Schlagwortarchiv: Nachruf

In memoriam Gunther Beth

Nur wenige Tage nach dem Tod unseres Freundes Rainer Witzenbacher erreichte uns die nächste traurige Nachricht: Unser langjähriger Freund, Autor, Schauspieler und Regisseur Gunther Beth (18. Oktober 1945 – 14. August 2026) ist gestorben. Birgit und Joachim Landgraf kannten Gunther seit der Tournee mit dem Stück „Die Party“, in der er gemeinsam mit Gustav Knuth auf der Bühne stand. Birgit begleitete damals die Produktion auf Tournee. Aus dieser ersten gemeinsamen Theaterzeit entwickelte sich eine Freundschaft und künstlerische Zusammenarbeit, die über Jahrzehnte Bestand hatte.

Er wurde zu einem der wichtigsten und erfolgreichsten Autoren unseres Tourneetheaters. Das erste Stück von ihm, das wir spielten, war „Meine Mutter tut das nicht“, das er gemeinsam mit Folker Bohnet geschrieben hatte. Wie kaum ein anderer Autor prägte Gunther Beth über Jahrzehnte das Repertoire und das künstlerische Profil des THESPISKARREN. Seine Komödien wurden zu einer tragenden Säule unseres Spielplans.

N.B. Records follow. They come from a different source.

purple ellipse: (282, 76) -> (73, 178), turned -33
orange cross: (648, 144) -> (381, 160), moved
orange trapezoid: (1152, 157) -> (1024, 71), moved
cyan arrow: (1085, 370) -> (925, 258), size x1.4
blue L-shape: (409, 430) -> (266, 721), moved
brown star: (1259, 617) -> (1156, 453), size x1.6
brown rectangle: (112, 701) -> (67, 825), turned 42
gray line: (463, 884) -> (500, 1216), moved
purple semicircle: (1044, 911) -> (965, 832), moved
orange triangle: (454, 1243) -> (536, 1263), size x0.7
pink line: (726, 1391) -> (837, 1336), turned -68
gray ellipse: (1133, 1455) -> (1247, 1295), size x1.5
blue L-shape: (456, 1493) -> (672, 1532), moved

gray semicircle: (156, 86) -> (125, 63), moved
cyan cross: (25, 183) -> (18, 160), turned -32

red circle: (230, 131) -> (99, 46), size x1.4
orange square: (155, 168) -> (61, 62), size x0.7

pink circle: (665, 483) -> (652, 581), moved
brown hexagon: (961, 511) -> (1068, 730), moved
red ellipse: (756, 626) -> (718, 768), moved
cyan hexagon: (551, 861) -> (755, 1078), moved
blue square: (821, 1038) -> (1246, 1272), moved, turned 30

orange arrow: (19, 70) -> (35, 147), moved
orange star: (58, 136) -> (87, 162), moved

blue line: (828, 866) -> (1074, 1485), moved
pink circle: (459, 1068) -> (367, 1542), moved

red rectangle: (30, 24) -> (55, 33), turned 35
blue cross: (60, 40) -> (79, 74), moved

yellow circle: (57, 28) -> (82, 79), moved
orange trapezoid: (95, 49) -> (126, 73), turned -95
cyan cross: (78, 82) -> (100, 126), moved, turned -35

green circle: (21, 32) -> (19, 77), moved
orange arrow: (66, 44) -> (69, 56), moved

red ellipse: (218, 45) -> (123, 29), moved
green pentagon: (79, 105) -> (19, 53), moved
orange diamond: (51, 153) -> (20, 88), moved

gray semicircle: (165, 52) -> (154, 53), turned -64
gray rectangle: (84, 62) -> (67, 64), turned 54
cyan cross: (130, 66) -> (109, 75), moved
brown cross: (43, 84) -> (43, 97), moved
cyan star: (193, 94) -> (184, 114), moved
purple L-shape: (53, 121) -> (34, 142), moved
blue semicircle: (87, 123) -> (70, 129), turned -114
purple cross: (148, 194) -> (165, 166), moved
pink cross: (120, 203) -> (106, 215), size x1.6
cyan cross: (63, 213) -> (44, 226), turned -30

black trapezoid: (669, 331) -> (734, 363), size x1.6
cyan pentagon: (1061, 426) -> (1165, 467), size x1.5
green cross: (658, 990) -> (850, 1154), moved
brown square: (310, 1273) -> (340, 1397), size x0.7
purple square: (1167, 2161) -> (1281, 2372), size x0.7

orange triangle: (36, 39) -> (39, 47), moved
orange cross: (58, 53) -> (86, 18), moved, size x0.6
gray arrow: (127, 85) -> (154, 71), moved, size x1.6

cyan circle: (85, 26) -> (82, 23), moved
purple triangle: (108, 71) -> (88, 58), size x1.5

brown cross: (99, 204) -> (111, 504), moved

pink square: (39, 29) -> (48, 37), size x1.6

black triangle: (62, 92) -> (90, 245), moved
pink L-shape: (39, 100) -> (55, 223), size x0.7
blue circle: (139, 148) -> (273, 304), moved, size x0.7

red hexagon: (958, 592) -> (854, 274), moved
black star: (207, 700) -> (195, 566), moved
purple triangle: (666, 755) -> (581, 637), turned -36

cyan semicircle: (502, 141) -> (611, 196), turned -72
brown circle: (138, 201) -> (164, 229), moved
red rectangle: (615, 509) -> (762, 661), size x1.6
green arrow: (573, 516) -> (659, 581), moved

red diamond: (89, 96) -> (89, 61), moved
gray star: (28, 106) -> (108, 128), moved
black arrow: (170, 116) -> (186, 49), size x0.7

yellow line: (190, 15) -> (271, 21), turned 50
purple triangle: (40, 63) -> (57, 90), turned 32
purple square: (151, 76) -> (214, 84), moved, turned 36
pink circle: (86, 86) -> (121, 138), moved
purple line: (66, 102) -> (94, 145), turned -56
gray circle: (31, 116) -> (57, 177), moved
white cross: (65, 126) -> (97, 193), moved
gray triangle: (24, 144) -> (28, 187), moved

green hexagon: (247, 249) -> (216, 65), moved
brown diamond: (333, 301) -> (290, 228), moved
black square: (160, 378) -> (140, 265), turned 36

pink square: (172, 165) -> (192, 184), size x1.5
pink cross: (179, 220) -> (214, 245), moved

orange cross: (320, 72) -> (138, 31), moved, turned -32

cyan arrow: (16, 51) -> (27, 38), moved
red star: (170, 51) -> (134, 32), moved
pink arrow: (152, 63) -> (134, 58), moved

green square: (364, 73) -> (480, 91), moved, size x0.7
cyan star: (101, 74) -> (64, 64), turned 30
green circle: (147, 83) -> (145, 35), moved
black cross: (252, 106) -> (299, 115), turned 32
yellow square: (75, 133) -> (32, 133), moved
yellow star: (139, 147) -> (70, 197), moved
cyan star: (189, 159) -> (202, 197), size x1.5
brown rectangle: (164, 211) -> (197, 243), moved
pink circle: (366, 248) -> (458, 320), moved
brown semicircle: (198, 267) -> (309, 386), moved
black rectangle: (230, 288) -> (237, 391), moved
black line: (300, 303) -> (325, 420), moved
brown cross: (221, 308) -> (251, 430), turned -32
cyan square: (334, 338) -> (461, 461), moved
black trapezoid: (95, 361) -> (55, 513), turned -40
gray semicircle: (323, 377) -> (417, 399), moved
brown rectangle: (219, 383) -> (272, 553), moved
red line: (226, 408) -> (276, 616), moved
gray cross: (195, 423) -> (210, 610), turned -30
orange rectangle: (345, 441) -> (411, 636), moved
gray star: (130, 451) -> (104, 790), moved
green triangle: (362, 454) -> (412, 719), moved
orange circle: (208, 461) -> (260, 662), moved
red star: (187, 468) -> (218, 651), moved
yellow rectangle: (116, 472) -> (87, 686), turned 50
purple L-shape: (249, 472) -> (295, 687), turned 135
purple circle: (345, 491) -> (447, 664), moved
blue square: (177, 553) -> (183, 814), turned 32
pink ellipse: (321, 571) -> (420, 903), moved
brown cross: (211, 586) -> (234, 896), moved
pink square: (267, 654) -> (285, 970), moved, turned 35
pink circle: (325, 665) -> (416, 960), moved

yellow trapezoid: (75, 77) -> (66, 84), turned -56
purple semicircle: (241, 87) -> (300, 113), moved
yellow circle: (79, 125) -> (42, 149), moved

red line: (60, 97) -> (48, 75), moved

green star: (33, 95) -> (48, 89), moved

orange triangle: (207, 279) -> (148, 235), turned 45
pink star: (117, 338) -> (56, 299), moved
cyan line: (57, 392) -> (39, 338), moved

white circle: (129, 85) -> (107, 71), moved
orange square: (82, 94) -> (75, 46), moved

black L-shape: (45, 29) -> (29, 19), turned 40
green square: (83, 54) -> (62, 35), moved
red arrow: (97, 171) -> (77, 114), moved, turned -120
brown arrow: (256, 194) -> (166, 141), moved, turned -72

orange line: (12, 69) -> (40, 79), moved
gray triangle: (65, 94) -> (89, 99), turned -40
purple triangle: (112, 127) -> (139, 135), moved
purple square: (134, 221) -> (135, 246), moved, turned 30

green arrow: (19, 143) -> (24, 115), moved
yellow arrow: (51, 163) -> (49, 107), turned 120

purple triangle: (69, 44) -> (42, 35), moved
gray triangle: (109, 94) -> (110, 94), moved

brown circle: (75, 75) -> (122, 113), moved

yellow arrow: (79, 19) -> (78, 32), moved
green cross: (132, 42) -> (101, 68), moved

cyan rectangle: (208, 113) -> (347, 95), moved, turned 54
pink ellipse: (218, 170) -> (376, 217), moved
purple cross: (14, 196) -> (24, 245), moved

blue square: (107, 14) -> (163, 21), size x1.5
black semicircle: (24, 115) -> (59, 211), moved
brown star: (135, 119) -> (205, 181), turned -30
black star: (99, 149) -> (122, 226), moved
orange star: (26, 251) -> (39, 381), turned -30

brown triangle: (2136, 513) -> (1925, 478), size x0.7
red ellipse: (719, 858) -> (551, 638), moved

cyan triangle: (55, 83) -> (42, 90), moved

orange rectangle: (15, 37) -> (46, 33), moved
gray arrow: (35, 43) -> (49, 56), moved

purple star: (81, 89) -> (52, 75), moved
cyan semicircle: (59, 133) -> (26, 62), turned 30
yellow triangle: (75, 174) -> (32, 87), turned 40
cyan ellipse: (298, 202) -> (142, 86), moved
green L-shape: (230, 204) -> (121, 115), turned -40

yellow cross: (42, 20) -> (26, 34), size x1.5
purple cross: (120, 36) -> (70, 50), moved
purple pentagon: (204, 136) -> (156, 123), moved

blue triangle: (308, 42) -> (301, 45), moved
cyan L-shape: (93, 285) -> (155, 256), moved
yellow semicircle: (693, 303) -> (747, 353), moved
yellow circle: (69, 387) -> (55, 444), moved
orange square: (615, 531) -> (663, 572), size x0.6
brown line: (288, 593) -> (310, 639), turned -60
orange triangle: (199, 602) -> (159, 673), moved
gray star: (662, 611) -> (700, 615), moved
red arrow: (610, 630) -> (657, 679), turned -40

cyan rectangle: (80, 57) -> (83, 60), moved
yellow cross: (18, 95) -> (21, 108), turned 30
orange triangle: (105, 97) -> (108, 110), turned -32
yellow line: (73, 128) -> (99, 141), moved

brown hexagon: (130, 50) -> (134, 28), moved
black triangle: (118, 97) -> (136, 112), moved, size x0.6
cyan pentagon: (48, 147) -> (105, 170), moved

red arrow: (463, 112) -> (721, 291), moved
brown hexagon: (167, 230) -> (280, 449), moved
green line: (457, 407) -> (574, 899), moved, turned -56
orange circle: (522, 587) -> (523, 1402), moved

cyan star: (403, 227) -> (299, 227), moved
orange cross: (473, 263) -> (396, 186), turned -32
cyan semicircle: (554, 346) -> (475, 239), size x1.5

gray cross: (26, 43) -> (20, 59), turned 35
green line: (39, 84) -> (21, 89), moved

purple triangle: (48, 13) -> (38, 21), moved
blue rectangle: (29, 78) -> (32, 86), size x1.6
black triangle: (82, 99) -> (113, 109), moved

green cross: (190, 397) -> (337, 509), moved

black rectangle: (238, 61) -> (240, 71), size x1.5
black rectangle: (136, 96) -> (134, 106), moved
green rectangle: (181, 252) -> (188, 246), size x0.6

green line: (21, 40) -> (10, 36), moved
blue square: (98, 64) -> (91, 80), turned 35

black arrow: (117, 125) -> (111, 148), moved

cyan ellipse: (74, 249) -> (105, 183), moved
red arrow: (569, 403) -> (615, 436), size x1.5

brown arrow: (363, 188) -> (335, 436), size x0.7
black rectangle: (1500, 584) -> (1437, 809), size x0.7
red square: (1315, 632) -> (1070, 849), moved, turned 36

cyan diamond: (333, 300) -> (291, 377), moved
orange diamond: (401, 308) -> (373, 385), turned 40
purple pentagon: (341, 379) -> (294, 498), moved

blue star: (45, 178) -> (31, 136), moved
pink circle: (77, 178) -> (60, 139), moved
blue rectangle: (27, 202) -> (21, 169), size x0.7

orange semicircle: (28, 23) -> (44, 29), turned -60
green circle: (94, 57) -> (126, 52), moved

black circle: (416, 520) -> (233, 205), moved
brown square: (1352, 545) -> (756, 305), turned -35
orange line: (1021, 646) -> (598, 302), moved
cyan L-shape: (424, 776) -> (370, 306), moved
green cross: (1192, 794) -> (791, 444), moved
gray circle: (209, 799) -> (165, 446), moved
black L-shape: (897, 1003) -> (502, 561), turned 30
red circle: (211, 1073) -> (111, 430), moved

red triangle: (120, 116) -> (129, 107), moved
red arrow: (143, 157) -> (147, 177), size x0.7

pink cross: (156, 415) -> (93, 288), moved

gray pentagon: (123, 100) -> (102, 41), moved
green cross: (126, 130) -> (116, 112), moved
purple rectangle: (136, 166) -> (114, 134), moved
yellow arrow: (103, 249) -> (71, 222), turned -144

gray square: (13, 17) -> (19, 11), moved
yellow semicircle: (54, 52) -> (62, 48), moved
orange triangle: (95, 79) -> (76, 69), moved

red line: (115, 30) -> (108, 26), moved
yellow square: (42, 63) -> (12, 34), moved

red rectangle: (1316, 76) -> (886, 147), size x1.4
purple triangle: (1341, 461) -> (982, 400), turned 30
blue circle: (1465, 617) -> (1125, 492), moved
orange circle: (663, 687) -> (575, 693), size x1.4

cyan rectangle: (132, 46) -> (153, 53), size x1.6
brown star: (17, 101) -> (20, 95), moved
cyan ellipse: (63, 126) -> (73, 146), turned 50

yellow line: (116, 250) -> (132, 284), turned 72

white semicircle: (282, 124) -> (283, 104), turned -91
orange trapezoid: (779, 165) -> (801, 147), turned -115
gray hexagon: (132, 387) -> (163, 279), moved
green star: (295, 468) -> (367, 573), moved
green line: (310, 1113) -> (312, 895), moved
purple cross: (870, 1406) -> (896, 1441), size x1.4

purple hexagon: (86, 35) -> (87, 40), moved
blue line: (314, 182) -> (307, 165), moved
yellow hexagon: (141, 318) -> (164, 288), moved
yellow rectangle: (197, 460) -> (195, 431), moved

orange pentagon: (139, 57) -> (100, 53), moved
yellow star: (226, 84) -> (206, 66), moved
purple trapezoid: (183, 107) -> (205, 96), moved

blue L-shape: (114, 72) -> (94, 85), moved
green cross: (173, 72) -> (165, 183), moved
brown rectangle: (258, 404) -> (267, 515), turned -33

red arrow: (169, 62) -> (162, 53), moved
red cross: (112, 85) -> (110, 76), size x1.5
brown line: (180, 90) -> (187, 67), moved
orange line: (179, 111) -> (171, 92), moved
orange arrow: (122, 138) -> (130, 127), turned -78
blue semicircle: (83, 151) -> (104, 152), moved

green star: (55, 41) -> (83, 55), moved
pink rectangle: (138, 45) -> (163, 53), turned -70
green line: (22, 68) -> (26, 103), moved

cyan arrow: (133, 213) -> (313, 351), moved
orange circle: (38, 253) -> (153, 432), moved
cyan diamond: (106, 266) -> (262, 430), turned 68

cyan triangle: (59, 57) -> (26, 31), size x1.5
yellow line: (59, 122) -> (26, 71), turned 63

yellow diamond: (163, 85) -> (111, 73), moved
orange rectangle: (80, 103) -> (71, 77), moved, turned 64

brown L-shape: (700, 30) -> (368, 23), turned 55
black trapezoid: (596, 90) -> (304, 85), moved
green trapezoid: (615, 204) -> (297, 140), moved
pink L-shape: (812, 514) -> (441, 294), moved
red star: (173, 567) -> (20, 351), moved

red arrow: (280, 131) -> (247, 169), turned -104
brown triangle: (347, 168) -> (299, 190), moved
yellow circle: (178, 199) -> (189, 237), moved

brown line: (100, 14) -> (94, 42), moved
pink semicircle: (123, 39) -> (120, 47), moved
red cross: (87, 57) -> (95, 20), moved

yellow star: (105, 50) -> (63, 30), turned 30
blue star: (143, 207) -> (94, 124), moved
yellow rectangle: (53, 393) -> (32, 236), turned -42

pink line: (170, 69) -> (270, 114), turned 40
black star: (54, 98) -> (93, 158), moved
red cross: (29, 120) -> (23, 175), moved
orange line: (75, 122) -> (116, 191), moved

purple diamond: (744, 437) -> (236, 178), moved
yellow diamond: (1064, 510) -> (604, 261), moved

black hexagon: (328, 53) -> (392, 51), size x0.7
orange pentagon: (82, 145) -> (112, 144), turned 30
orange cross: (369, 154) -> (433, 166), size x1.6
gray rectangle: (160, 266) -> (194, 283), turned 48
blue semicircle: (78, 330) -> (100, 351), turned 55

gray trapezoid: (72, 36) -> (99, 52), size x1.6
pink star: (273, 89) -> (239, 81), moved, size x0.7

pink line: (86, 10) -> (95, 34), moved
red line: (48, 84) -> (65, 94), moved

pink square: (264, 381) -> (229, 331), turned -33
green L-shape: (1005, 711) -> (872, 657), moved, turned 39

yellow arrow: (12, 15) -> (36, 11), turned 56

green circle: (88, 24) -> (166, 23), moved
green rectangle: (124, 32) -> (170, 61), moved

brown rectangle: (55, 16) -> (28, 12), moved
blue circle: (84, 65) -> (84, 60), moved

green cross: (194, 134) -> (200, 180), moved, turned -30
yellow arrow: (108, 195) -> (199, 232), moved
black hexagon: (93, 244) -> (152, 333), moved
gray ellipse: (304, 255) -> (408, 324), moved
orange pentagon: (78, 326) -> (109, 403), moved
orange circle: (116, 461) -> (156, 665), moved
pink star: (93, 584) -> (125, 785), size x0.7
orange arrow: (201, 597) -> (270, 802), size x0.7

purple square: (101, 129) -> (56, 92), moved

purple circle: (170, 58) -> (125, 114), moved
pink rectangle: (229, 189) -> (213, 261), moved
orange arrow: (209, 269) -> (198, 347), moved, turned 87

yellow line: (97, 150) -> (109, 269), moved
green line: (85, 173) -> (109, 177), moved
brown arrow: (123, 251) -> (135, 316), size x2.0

Nahezu sein gesamtes Bühnenwerk brachten wir mit dem THESPISKARREN auf Tournee: „Meine Mutter tut das nicht“, „Der Neurosenkavalier“ in den Jahren 1972 und 1973, „Micky Maus und Einstein“, „Trau keinem über 60!“, „Wer den Löwen weckt“, „Ich wär so gern wie du“, „Man liebt nur dreimal oder Die Katze“, „Willkommen im Club“, „Die Nummer des Jahres“, „Das Kostüm“ und „Bitte nicht stören!“ mit Volker Bohnet und Karl Heinz Schroth in der Spielzeit 1976/1977. Zahlreiche Produktionen wurden aufgrund ihres Erfolges über mehrere Spielzeiten wiederaufgenommen. Die Tourneen seiner Stücke lagen über viele Jahre ausschließlich in unseren Händen und erreichten ein großes Publikum in Deutschland, Österreich und der Schweiz.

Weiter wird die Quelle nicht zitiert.